Ohne genaue Hintergründe für einen Bundesverband zu kennen, wäre dies wohl am sinnvollsten.
Fischerei ist eh Landesrecht.
Und so mancher Landesvorsitzende "scheixxt" ja eh auf den Bundesverband.
Wobei ja auch einige Bezirksverbände dies so mit ihrem Landesverband handhaben.


----------



## Patrick S. (24. Januar 2013)

*AW: Klartext: Klasing antwortet Mohnert*



Sharpo schrieb:


> Ohne genaue Hintergründe für einen Bundesverband zu kennen, wäre dies wohl am sinnvollsten.
> Fischerei ist eh Landesrecht.
> Und so mancher Landesvorsitzende "scheixxt" ja eh auf den Bundesverband.
> Wobei ja auch einige Bezirksverbände dies so mit ihrem Landesverband handhaben.



Dann fragt man sich ja, wozu man überhaupt einen Bundesverband braucht?

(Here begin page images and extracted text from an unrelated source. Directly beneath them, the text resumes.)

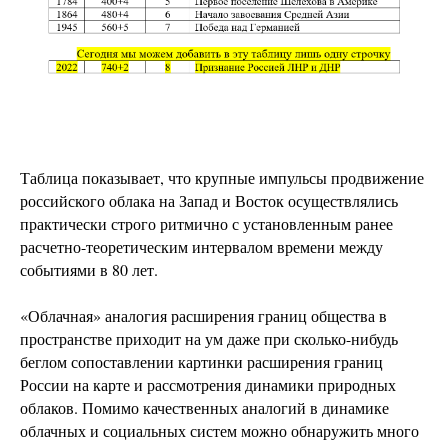
Таблица показывает, что крупные импульсы продвижение
российского облака на Запад и Восток осуществлялись
практически строго ритмично с установленным ранее
расчетно-теоретическим интервалом времени между
событиями в 80 лет.
«Облачная» аналогия расширения границ общества в
пространстве приходит на ум даже при сколько-нибудь
беглом сопоставлении картинки расширения границ
России на карте и рассмотрения динамики природных
облаков. Помимо качественных аналогий в динамике
облачных и социальных систем можно обнаружить много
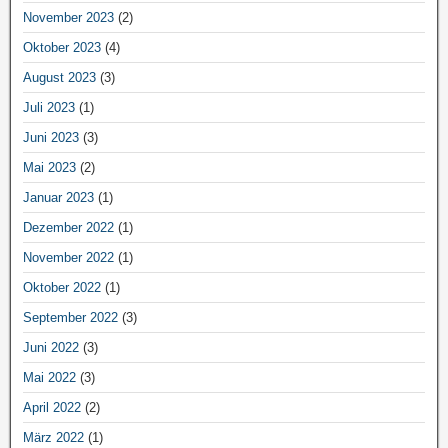
November 2023
(2)
Oktober 2023
(4)
August 2023
(3)
Juli 2023
(1)
Juni 2023
(3)
Mai 2023
(2)
Januar 2023
(1)
Dezember 2022
(1)
November 2022
(1)
Oktober 2022
(1)
September 2022
(3)
Juni 2022
(3)
Mai 2022
(3)
April 2022
(2)
März 2022
(1)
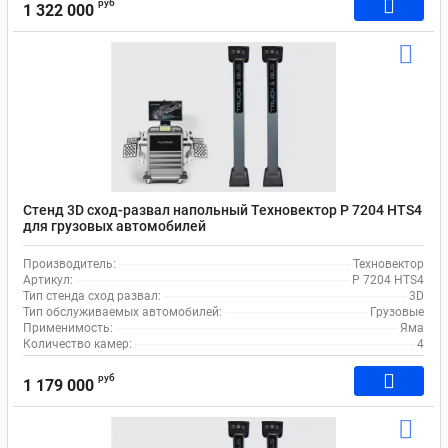
руб
1 322 000
Стенд 3D сход-развал напольный Техновектор P 7204 HTS4
для грузовых автомобилей
Производитель:
Техновектор
Артикул:
P 7204 HTS4
Тип стенда сход развал:
3D
Тип обслуживаемых автомобилей:
Грузовые
Применимость:
Яма
Количество камер:
4
руб
1 179 000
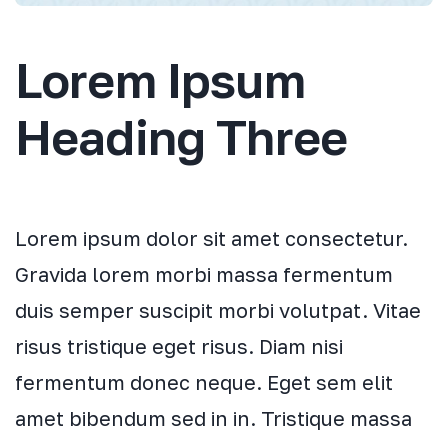
Lorem Ipsum
Heading Three
Lorem ipsum dolor sit amet consectetur.
Gravida lorem morbi massa fermentum
duis semper suscipit morbi volutpat. Vitae
risus tristique eget risus. Diam nisi
fermentum donec neque. Eget sem elit
amet bibendum sed in in. Tristique massa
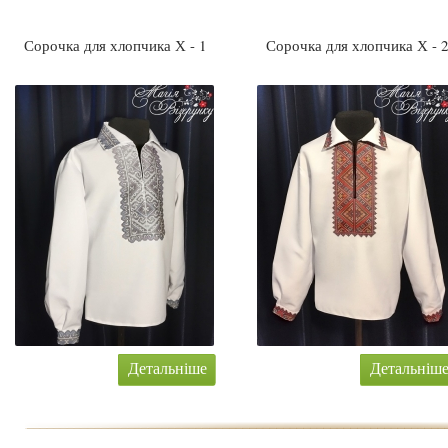
Сорочка для хлопчика Х - 1
Сорочка для хлопчика Х - 
Детальніше
Детальніш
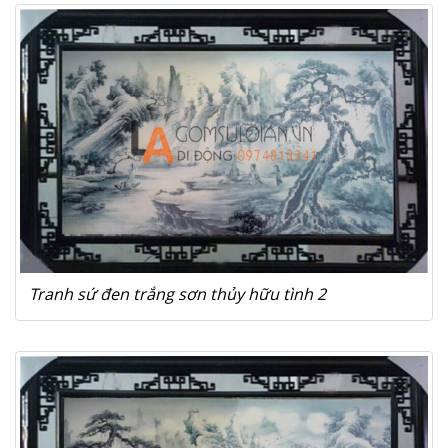
Tranh sứ đen trắng sơn thủy hữu tình 2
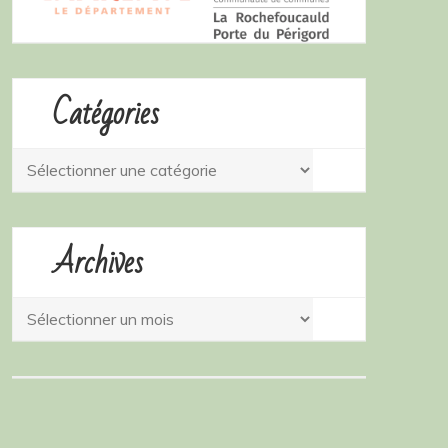
Catégories
Catégories
Archives
Archives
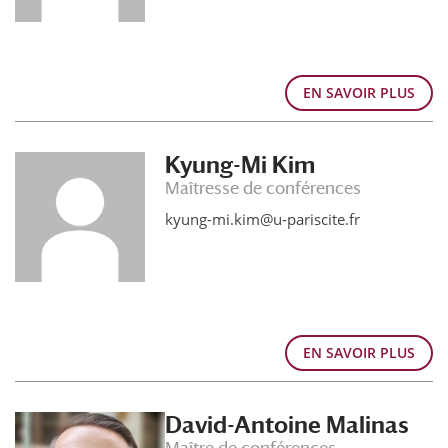
EN SAVOIR PLUS
Kyung-Mi Kim
Maîtresse de conférences
kyung-mi.kim@u-pariscite.fr
EN SAVOIR PLUS
David-Antoine Malinas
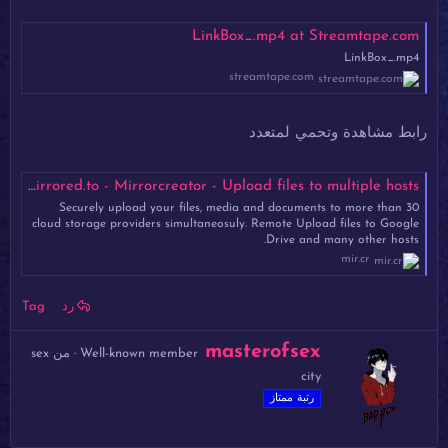
LinkBox_.mp4 at Streamtape.com
LinkBox_.mp4
streamtape.com
رابط مشاهدة وتحمي لمتعدد
LinkBox_.mp4 - Mirrored.to - Mirrorcreator - Upload files to multiple hosts
Securely upload your files, media and documents to more than 30
cloud storage providers simultaneosuly. Remote Upload files to Google
Drive and many other hosts.
mir.cr
رد
Tag
ك
masterofsex
Well-known member
·
من
sex
ت
city
ب
ب
رتبة ممتاز
و
ا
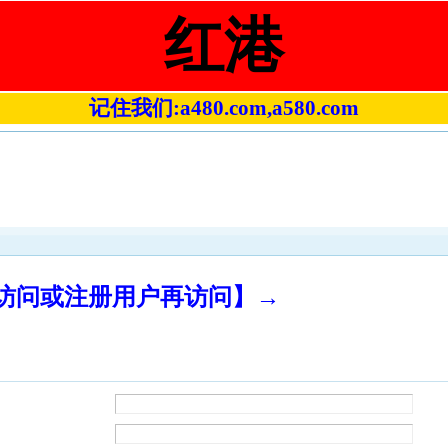
红港
记住我们:a480.com,a580.com
录访问或注册用户再访问】→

Um vielleicht Gelder hin und her zu verschieben ??? |kopfkrat


----------



## Sharpo (24. Januar 2013)

*AW: Klartext: Klasing antwortet Mohnert*



SchindHsd schrieb:


> Dann fragt man sich ja, wozu man überhaupt einen Bundesverband braucht? Um vielleicht Gelder hin und her zu verschieben ??? |kopfkrat



Um mit einer Stimme beim Bund und in der EU zu Sprechen.  :vik:

Sorry, ist ja eigentlich OT.


----------



## kati48268 (24. Januar 2013)

*AW: Klartext: Klasing antwortet Mohnert*



Sharpo schrieb:


> Um mit einer Stimme beim Bund und in der EU zu Sprechen...


...um weitere Restriktionen _gegen_ Angler durchzudrücken und abzunicken, völlig richtig.


----------



## gründler (24. Januar 2013)

*AW: Klartext: Klasing antwortet Mohnert*



Sharpo schrieb:


> Um mit einer Stimme beim Bund und in der EU zu Sprechen. :vik:
> 
> Sorry, ist ja eigentlich OT.


 
Du must dazu sagen das es in der Eu schon leute gibt die für uns sprechen.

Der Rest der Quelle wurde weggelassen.